[Records from a data collection]

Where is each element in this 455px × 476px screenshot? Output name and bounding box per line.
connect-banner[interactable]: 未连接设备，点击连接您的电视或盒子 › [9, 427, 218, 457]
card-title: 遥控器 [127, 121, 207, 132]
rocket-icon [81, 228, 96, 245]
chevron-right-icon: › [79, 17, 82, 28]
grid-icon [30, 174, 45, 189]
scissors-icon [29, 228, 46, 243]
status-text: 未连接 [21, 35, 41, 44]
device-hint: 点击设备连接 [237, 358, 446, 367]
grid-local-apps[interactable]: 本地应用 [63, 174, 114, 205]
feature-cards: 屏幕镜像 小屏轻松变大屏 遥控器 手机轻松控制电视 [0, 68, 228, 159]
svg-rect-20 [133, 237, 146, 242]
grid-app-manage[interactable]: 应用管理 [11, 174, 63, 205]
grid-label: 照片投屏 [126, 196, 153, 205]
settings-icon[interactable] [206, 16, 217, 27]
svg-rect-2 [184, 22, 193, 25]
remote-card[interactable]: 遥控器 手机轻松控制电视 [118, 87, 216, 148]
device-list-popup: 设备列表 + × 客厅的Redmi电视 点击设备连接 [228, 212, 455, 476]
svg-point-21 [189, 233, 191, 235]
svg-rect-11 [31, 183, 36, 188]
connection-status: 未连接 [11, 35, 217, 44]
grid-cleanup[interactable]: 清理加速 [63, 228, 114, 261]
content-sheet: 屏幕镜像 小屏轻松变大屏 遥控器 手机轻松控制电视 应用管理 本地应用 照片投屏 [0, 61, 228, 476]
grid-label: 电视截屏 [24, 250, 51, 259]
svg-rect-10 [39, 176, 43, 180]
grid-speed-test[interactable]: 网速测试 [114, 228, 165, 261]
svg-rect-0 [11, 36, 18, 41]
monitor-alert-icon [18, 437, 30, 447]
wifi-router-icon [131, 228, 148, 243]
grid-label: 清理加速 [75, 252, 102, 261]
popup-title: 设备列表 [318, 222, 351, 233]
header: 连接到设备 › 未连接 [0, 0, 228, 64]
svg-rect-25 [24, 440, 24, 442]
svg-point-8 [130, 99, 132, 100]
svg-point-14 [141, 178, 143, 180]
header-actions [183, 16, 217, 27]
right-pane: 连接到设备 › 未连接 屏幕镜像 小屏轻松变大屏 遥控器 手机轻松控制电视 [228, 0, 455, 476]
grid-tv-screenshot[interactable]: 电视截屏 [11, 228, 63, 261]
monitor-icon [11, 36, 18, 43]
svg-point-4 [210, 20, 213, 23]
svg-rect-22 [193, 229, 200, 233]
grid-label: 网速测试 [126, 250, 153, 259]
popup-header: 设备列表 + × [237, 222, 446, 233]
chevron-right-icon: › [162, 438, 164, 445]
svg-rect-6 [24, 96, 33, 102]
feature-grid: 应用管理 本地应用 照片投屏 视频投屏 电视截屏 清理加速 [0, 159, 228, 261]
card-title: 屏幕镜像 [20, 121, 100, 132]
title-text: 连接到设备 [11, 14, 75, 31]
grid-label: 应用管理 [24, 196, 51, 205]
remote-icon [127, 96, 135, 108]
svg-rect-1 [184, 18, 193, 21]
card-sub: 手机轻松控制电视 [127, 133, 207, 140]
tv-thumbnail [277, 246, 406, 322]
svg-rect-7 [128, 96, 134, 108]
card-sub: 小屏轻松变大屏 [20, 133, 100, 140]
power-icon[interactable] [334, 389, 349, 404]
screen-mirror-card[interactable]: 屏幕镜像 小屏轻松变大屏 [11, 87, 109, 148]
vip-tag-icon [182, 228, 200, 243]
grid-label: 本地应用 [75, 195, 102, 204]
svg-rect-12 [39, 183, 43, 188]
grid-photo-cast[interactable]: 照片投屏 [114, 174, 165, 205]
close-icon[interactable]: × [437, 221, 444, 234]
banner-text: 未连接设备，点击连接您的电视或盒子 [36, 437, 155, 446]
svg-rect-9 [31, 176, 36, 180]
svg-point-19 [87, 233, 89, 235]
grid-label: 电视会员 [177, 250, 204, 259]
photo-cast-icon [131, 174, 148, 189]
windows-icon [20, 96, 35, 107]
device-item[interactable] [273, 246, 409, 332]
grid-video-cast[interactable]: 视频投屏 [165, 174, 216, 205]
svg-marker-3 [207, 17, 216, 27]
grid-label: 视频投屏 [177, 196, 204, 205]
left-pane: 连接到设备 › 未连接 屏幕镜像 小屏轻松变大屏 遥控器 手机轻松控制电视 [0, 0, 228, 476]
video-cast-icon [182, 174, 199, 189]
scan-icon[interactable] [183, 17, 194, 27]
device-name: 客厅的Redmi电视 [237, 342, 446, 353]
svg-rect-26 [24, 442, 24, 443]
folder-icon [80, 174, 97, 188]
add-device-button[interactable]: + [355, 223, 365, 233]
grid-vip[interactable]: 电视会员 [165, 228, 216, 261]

● TASK PROMPT:
Across all the entries, count the lines that contain the word "status" and give the number by itself.

● SOLUTION TO THIS PROBLEM:
2